Instructor: Pete Manolios

Homework 4, Due 11/8/2002 (before midnight)

This will be a group project. Groups of size 2-4 are allowed. Please form groups on your own (perhaps by using the newsgroup). The goal of this homework is to familiarize you with proving theorems using paper and pencil (i.e., without the theorem prover). We will look at functions that manipulate sets because they are relatively simple and also tend to be useful to have around. Make sure that you have read chapters 6 and 7 of the Computer Aided Reasoning book.

A set is a list of ACL2 objects. An object is in a set if it is one of its elements. For example the list (1 2 1) has two elements: 1 and 2.

  1. Define in so that (in a x) returns t if a is in x and nil otherwise.
  2. Define =< so that (=< x y) returns t if every element in x is in y and nil otherwise.
  3. Define == so that (== x y) returns t if x and y have exactly the same elements and nil otherwise, e.g., (== '(1 2 1) '(2 1)).
  4. Define set-union so that the elements in (set-union x y) are exactly those that are either in x or in y.
  5. Define set-intersection so that the elements in (set-intersection x y) are exactly those that are both in x and in y.
Prove the following theorems. You do not have to justify propositional reasoning in your proofs: you can just say "by propositional logic" or something similar. Also, basic arithmetic facts do not have to be justified. By this I mean any of the standard number theory and algebra you learned in high school can be used without proof.

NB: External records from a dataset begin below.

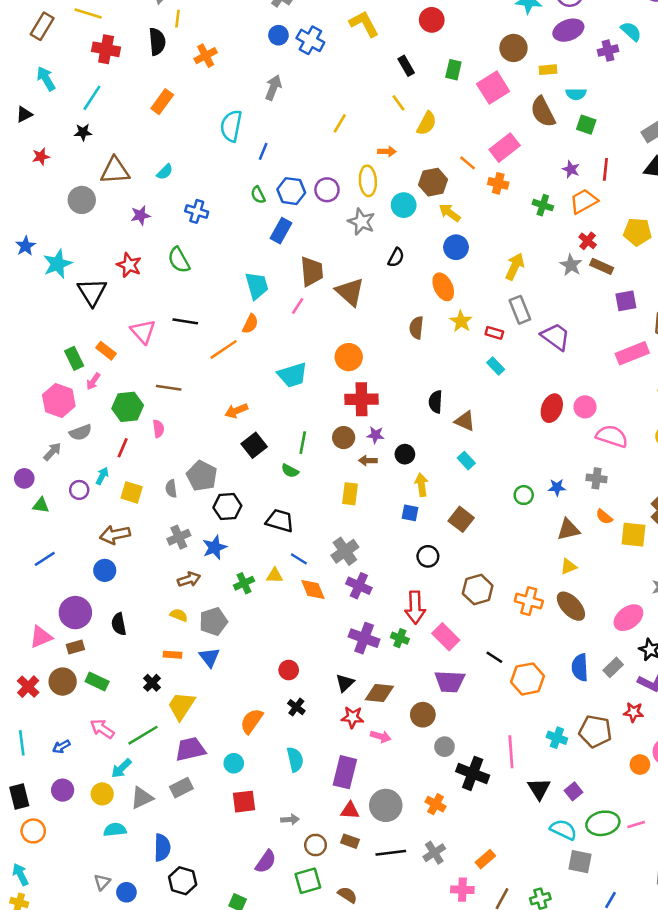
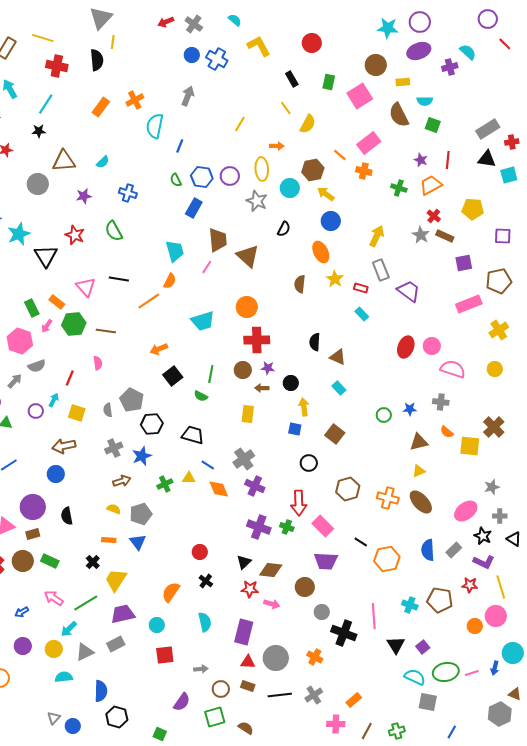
orange cross: (206, 56) -> (135, 100), moved
green hexagon: (128, 407) -> (74, 324), moved

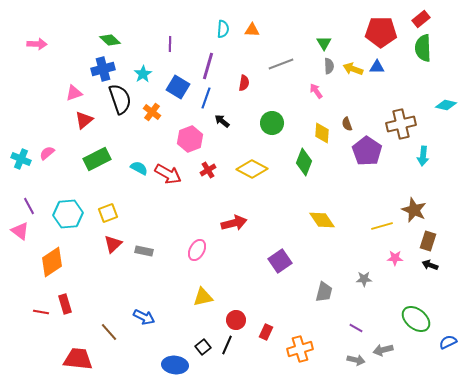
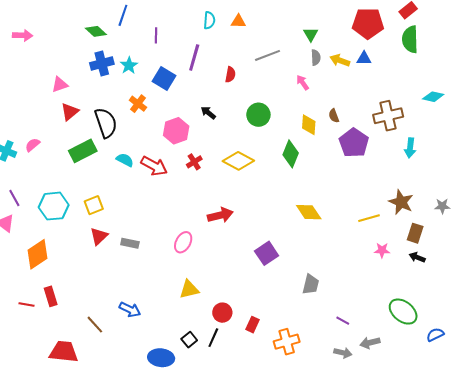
blue cross: (103, 69) -> (102, 63), moved
blue line: (206, 98) -> (123, 15), moved
black semicircle: (120, 99) -> (106, 123), moved
gray star: (364, 279) -> (442, 206), moved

Also, you can use the fact that acl2-count and len always return a natural number, so that both (e0-ordinalp (acl2-count x)) and (e0-ordinalp (len x)) are theorems.
  1. (=< x x) (reflexivity of =<).
  2. (== x x) (reflexivity of ==).
  3. (implies (== x y) (== y x)) (symmetry of ==).
  4. (implies (and (=< x y) (=< y z)) (=< x z)) (transitivity of =<).
  5. (implies (and (== x y) (== y z)) (== x z)) (transitivity of ==).
  6. (=< x (set-union x y))
  7. (== (set-union x y) (set-union y x))
  8. (iff (in a (set-union x y)) (or (in a x) (in a y)))
  9. (== (set-union (set-union x y) z) (set-union x (set-union y z)))
  10. (=< (set-intersection x y) x)
  11. (== (set-intersection x y) (set-intersection y x))
  12. (iff (in a (set-intersection x y)) (and (in a x) (in a y)))
  13. (== (set-intersection (set-intersection x y) z) (set-intersection x (set-intersection y z)))
Send one file, either text, pdf, or postscript, with your answers via email to both Vernard (vernard@cc) and myself.